**Work required:** Lines below containing the word "Ninetta" should be copied out.
(Supplied records)
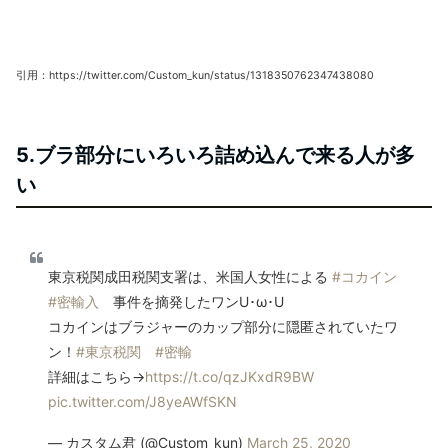
引用：https://twitter.com/Custom_kun/status/1318350762347438080
5.ブラ部分にいろいろ詰め込んで来る人が多
い
東京税関成田税関支署は、米国人女性による
#コカイン
#密輸入
事件を摘発したワンU･ω･U
コカインはブラジャーのカップ部分に隠匿されていたワ
ン！
#東京税関
#密輸
詳細はこちら→
https://t.co/qzJKxdR9BW
pic.twitter.com/J8yeAWfSKN
— カスタム君 (@Custom_kun)
March 25, 2020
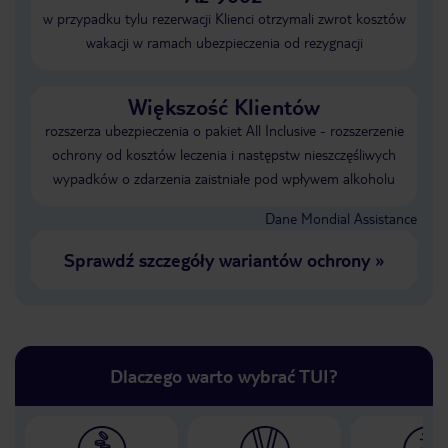
w przypadku tylu rezerwacji Klienci otrzymali zwrot kosztów
wakacji w ramach ubezpieczenia od rezygnacji
Większość Klientów
rozszerza ubezpieczenia o pakiet All Inclusive - rozszerzenie
ochrony od kosztów leczenia i następstw nieszczęśliwych
wypadków o zdarzenia zaistniałe pod wpływem alkoholu
Dane Mondial Assistance
Sprawdź szczegóły wariantów ochrony
»
Dlaczego warto wybrać TUI?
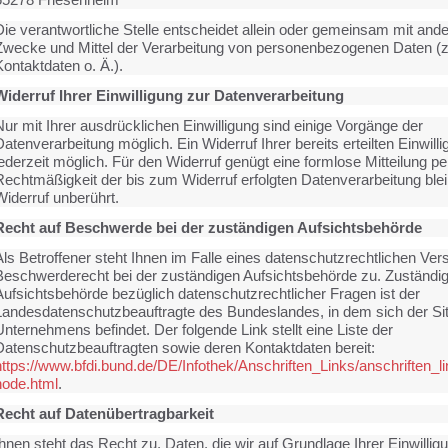
Die verantwortliche Stelle entscheidet allein oder gemeinsam mit ande
Zwecke und Mittel der Verarbeitung von personenbezogenen Daten (
ontaktdaten o. Ä.).
Widerruf Ihrer Einwilligung zur Datenverarbeitung
ur mit Ihrer ausdrücklichen Einwilligung sind einige Vorgänge der
atenverarbeitung möglich. Ein Widerruf Ihrer bereits erteilten Einwilli
ederzeit möglich. Für den Widerruf genügt eine formlose Mitteilung pe
Rechtmäßigkeit der bis zum Widerruf erfolgten Datenverarbeitung ble
Widerruf unberührt.
Recht auf Beschwerde bei der zuständigen Aufsichtsbehörde
Als Betroffener steht Ihnen im Falle eines datenschutzrechtlichen Ver
Beschwerderecht bei der zuständigen Aufsichtsbehörde zu. Zuständi
Aufsichtsbehörde bezüglich datenschutzrechtlicher Fragen ist der
Landesdatenschutzbeauftragte des Bundeslandes, in dem sich der Si
nternehmens befindet. Der folgende Link stellt eine Liste der
Datenschutzbeauftragten sowie deren Kontaktdaten bereit:
https://www.bfdi.bund.de/DE/Infothek/Anschriften_Links/anschriften_li
node.html
.
Recht auf Datenübertragbarkeit
hnen steht das Recht zu, Daten, die wir auf Grundlage Ihrer Einwilligu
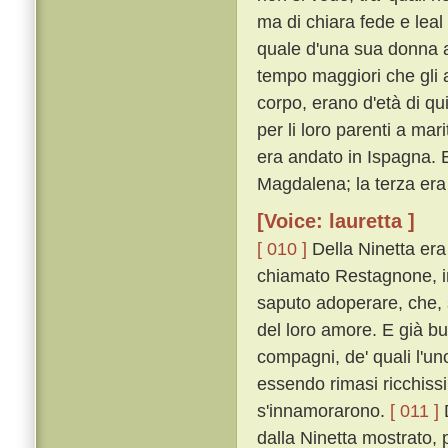
ma di chiara fede e leal
quale d'una sua donna av
tempo maggiori che gli 
corpo, erano d'età di qui
per li loro parenti a mar
era andato in Ispagna. E
Magdalena; la terza era
[Voice: lauretta ]
[ 010 ]
Della Ninetta er
chiamato Restagnone, in
saputo adoperare, che,
del loro amore. E già 
compagni, de' quali l'uno
essendo rimasi ricchissim
s'innamorarono.
[ 011 ]
D
dalla Ninetta mostrato, p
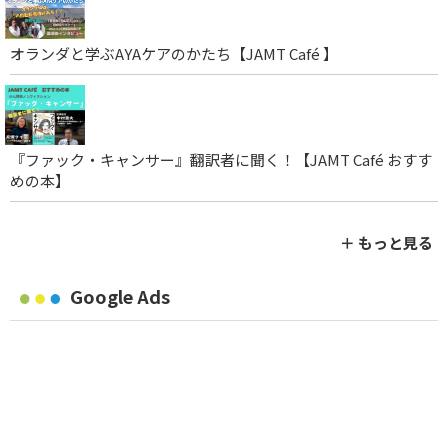
オランダと学ぶAYAケアのかたち【JAMT Café 】
『ファック・キャンサー』翻訳者に聞く！【JAMT Café おすす
めの本】
＋ もっと見る
Google Ads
(End Supplied records)
**Task output:**
Della Ninetta er
dalla Ninetta mostrato, p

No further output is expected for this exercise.